»»
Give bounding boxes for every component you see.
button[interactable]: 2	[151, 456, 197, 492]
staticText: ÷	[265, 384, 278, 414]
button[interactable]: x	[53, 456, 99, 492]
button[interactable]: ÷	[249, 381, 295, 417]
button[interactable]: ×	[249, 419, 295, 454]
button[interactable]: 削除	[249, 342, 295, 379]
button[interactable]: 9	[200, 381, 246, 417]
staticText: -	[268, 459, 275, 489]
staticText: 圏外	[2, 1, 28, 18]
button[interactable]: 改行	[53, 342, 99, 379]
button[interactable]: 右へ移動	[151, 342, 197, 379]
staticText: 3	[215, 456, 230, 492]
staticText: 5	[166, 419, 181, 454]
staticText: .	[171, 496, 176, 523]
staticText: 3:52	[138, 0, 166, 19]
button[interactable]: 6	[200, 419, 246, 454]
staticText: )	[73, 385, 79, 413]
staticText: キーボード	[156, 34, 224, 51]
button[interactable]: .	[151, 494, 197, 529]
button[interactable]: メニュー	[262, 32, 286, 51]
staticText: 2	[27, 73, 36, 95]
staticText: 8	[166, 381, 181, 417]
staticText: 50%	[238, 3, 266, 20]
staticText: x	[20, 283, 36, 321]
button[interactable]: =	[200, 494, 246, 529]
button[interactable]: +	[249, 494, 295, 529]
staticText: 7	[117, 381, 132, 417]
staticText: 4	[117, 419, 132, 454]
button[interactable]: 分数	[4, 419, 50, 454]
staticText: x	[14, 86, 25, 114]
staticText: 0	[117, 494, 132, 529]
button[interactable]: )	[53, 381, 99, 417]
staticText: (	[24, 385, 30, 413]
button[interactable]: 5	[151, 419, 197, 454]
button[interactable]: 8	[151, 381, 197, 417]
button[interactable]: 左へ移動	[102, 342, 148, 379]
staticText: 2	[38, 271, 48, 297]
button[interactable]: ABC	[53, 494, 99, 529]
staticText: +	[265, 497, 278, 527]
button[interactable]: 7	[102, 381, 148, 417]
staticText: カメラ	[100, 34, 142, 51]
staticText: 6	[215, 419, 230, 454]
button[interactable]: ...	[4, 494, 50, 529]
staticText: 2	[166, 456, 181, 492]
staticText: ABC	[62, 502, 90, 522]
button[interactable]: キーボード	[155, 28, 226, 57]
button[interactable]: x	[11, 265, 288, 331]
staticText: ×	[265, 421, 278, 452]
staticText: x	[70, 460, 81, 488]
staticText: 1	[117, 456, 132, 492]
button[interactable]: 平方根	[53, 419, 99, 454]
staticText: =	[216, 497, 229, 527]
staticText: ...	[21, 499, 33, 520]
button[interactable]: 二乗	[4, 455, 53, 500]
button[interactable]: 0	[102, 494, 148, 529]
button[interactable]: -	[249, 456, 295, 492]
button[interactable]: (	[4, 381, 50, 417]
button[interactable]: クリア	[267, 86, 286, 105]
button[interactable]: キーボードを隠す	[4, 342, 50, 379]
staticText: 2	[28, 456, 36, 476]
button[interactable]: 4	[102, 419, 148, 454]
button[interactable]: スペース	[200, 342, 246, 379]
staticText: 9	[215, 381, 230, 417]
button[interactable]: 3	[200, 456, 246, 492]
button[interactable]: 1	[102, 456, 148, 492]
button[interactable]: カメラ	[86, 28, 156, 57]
««
◆ YOUR GOAL
Every entry must be retyped in full, exactly as given.

◆ WORKED SOLUTION
Give bounding boxes for every component you see.
button[interactable]: 2	[151, 456, 197, 492]
staticText: ÷	[265, 384, 278, 414]
button[interactable]: x	[53, 456, 99, 492]
button[interactable]: ÷	[249, 381, 295, 417]
button[interactable]: ×	[249, 419, 295, 454]
button[interactable]: 削除	[249, 342, 295, 379]
button[interactable]: 9	[200, 381, 246, 417]
staticText: -	[268, 459, 275, 489]
staticText: 圏外	[2, 1, 28, 18]
button[interactable]: 改行	[53, 342, 99, 379]
button[interactable]: 右へ移動	[151, 342, 197, 379]
staticText: 3	[215, 456, 230, 492]
staticText: 5	[166, 419, 181, 454]
staticText: .	[171, 496, 176, 523]
staticText: 3:52	[138, 0, 166, 19]
button[interactable]: 6	[200, 419, 246, 454]
staticText: )	[73, 385, 79, 413]
staticText: キーボード	[156, 34, 224, 51]
button[interactable]: .	[151, 494, 197, 529]
button[interactable]: メニュー	[262, 32, 286, 51]
staticText: 2	[27, 73, 36, 95]
staticText: 8	[166, 381, 181, 417]
staticText: 50%	[238, 3, 266, 20]
staticText: x	[20, 283, 36, 321]
button[interactable]: =	[200, 494, 246, 529]
button[interactable]: +	[249, 494, 295, 529]
staticText: 7	[117, 381, 132, 417]
staticText: 4	[117, 419, 132, 454]
button[interactable]: 分数	[4, 419, 50, 454]
staticText: x	[14, 86, 25, 114]
staticText: 0	[117, 494, 132, 529]
button[interactable]: )	[53, 381, 99, 417]
staticText: (	[24, 385, 30, 413]
button[interactable]: 5	[151, 419, 197, 454]
button[interactable]: 8	[151, 381, 197, 417]
button[interactable]: 左へ移動	[102, 342, 148, 379]
staticText: 2	[38, 271, 48, 297]
button[interactable]: ABC	[53, 494, 99, 529]
staticText: +	[265, 497, 278, 527]
button[interactable]: 7	[102, 381, 148, 417]
staticText: カメラ	[100, 34, 142, 51]
staticText: 6	[215, 419, 230, 454]
button[interactable]: ...	[4, 494, 50, 529]
staticText: 2	[166, 456, 181, 492]
staticText: ABC	[62, 502, 90, 522]
button[interactable]: キーボード	[155, 28, 226, 57]
button[interactable]: x	[11, 265, 288, 331]
staticText: ×	[265, 421, 278, 452]
staticText: x	[70, 460, 81, 488]
staticText: 1	[117, 456, 132, 492]
button[interactable]: 平方根	[53, 419, 99, 454]
staticText: =	[216, 497, 229, 527]
staticText: ...	[21, 499, 33, 520]
button[interactable]: 二乗	[4, 455, 53, 500]
button[interactable]: 0	[102, 494, 148, 529]
button[interactable]: -	[249, 456, 295, 492]
button[interactable]: (	[4, 381, 50, 417]
button[interactable]: クリア	[267, 86, 286, 105]
button[interactable]: キーボードを隠す	[4, 342, 50, 379]
staticText: 2	[28, 456, 36, 476]
button[interactable]: 4	[102, 419, 148, 454]
button[interactable]: スペース	[200, 342, 246, 379]
staticText: 9	[215, 381, 230, 417]
button[interactable]: 3	[200, 456, 246, 492]
button[interactable]: 1	[102, 456, 148, 492]
button[interactable]: カメラ	[86, 28, 156, 57]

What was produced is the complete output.